Goldman And Bluebay Is On The Side Of The World’s Cheapest Currency

The lira could be a big winner if Janet Yellen and friends add any fuel to the rally in emerging-market currencies at Jackson Hole.

The likes of Goldman Sachs Group Inc and Societe Generale SA are bullish about Turkey’s currency even as it is on course for its seventh monthly gain. That’s because the lira remains the worst-performer among major currencies over the last 12 months and the advances have been limited. And with a real effective exchange rate that BlueBay Asset Management LLP sees as cheap, it’s also the most undervalued in terms of OECD purchasing power parity.

“On this measure it is screaming cheapness,” said Timothy Ash, a London-based senior emerging-market strategist at BlueBay, which oversees about $52 billion and holds the Turkish currency and bonds among its portfolios.

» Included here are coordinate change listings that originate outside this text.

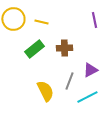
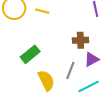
brown cross: (64, 48) -> (80, 40), moved
green rectangle: (34, 49) -> (30, 54), moved

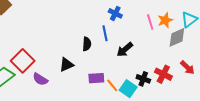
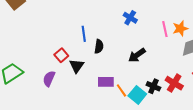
blue line: (105, 33) -> (84, 34), moved
red square: (23, 61) -> (61, 55), moved, size x0.6
black triangle: (66, 65) -> (77, 66), turned -35
purple semicircle: (40, 79) -> (49, 79), turned 77

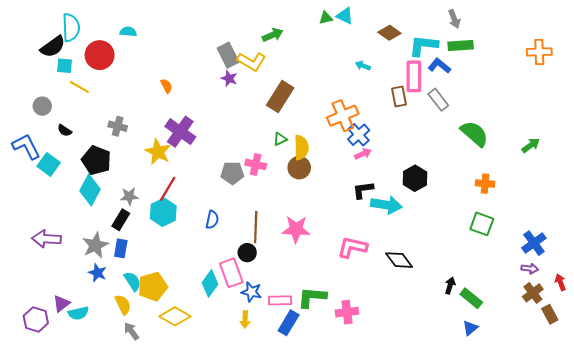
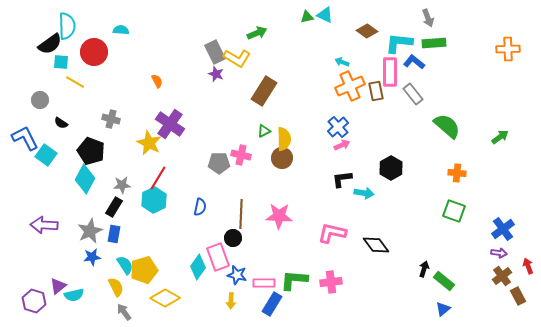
orange cross: (343, 116) -> (350, 86), moved
cyan arrow: (386, 205) -> (364, 193), size x0.7
blue star: (97, 273) -> (92, 257), turned -30
pink cross: (347, 312) -> (331, 282), moved

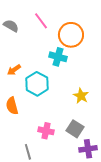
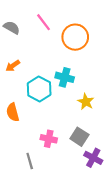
cyan cross: (58, 57) -> (65, 77), moved
orange arrow: (14, 70) -> (13, 66), moved
purple cross: (88, 149) -> (93, 158), turned 36

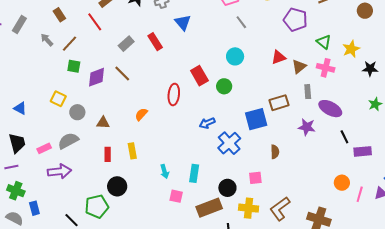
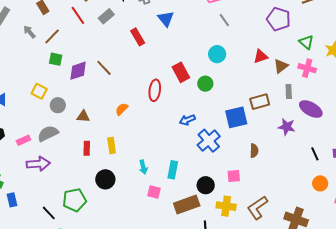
gray rectangle: (126, 44) -> (106, 16), moved
black line: (344, 137) -> (315, 154), moved
black circle: (117, 186) -> (105, 179), moved

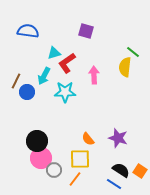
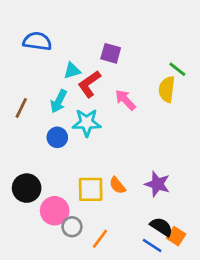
purple square: (86, 31) -> (111, 53), moved
pink arrow: (94, 75) -> (125, 100), turned -42
blue circle: (27, 92) -> (57, 137), moved
black circle: (37, 141) -> (27, 188), moved
yellow square: (80, 159) -> (91, 189), moved
orange square: (140, 171) -> (176, 236), moved

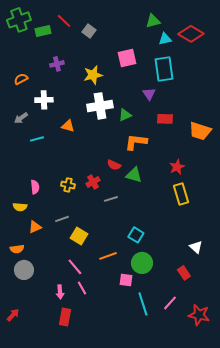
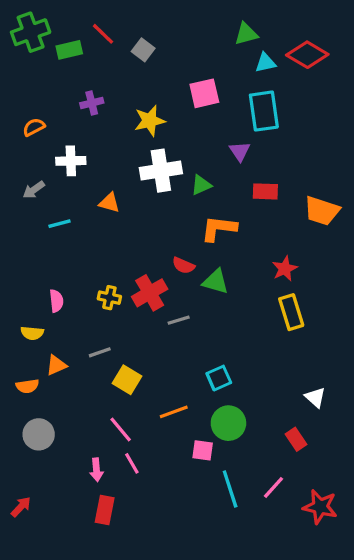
red cross: (93, 182) -> (150, 293), size x1.5
cyan square: (136, 235) -> (219, 378), turned 35
orange semicircle: (17, 249) -> (27, 386), moved

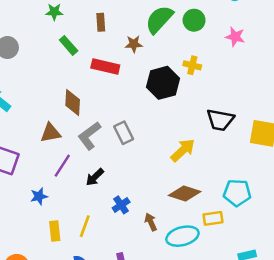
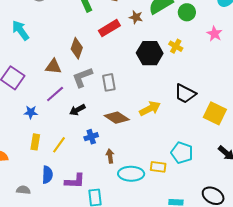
red rectangle: (105, 66) -> (109, 28), turned -60
brown diamond: (185, 193) -> (117, 118), moved

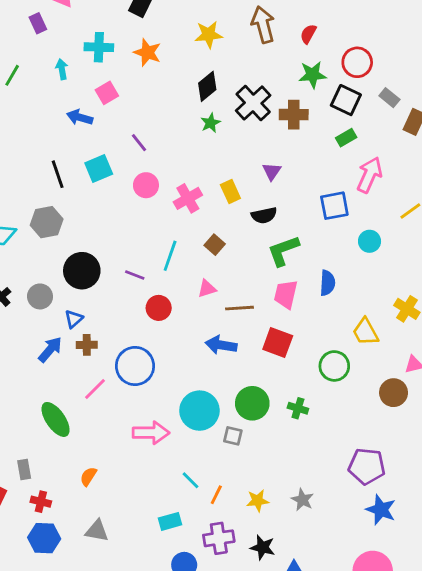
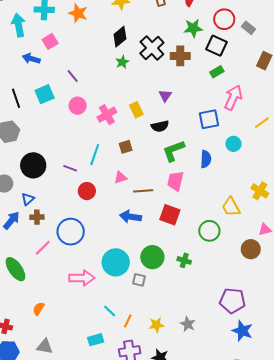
cyan arrow: (62, 69) -> (19, 25), size x1.6
gray rectangle: (389, 98) -> (248, 28), moved
brown square: (215, 245) -> (126, 147), turned 32
blue semicircle: (327, 283) -> (206, 159), moved

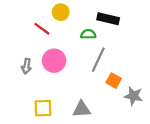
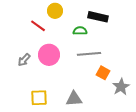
gray line: (98, 60) -> (89, 54), turned 60
gray arrow: (26, 66) -> (24, 60), turned 32
gray star: (133, 96) -> (121, 87), turned 30

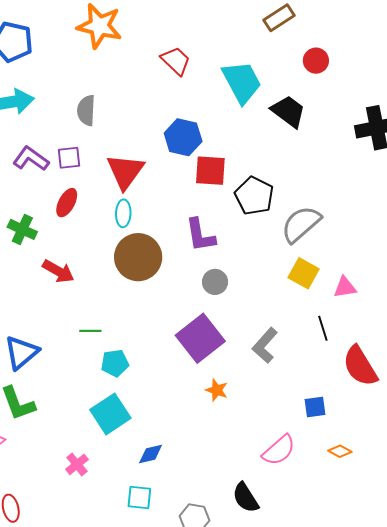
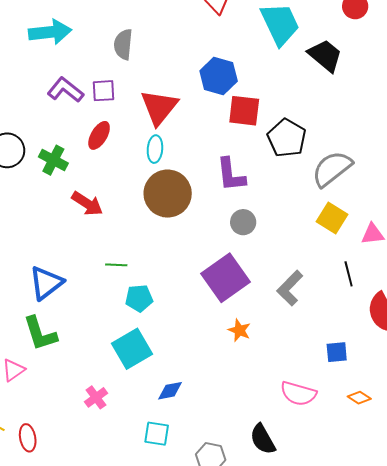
pink semicircle: (279, 450) -> (298, 394), turned 54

According to Ash, as President Recep Tayyip Erdogan’s state of emergency drags on and the nation’s companies grapple with vast financing needs, the lira’s rally has been constrained by locals buying dollars. At about 3.50 against the dollar this week, the currency broke above a key technical and psychological level and thus momentum may be poised to pick up for it even before any boost from Yellen and co.

“Relative to other emerging-market currencies, we continue to strongly favor lira,” said Phoenix Kalen, a strategist at Societe Generale in London, citing the country’s “expectations-defying” economic growth, stimulus measures, and a vigilant central bank. She said that high-yielding currencies such as the lira may also be bolstered by policy makers’ speeches at the Federal Reserve gathering in Jackson Hole.

Among foreign investors chasing higher returns, appetite for lira assets remains strong. When adjusted for volatility pays almost twice as much as the runner up, the Mexican peso, and the currency is the highest yielding among major liquid emerging markets.

Noting the most for the period since 2013, this year offshore funds bought a net $5.4 billion worth of local currency government bonds. And helping fuel a 40 percent rally that pushed the benchmark stock index to a record high was a net $3 billion of the nation’s stocks also bought by them.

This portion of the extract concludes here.